DATA FOR THIS TASK:
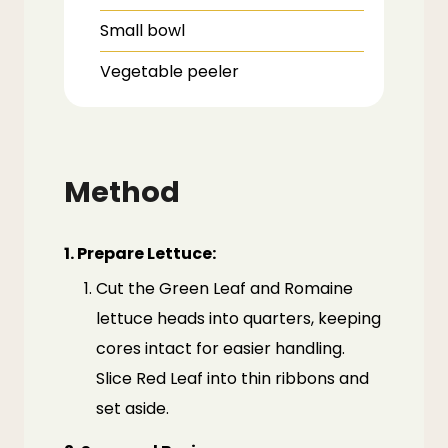
Small bowl
Vegetable peeler
Method
1. Prepare Lettuce:
Cut the Green Leaf and Romaine
lettuce heads into quarters, keeping
cores intact for easier handling.
Slice Red Leaf into thin ribbons and
set aside.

EXERCISE AIM: Return the entries unchanged, save for the pictures, which do not belong in the copy.

TASK RESULT:
Small bowl
Vegetable peeler
Method
1. Prepare Lettuce:
Cut the Green Leaf and Romaine
lettuce heads into quarters, keeping
cores intact for easier handling.
Slice Red Leaf into thin ribbons and
set aside.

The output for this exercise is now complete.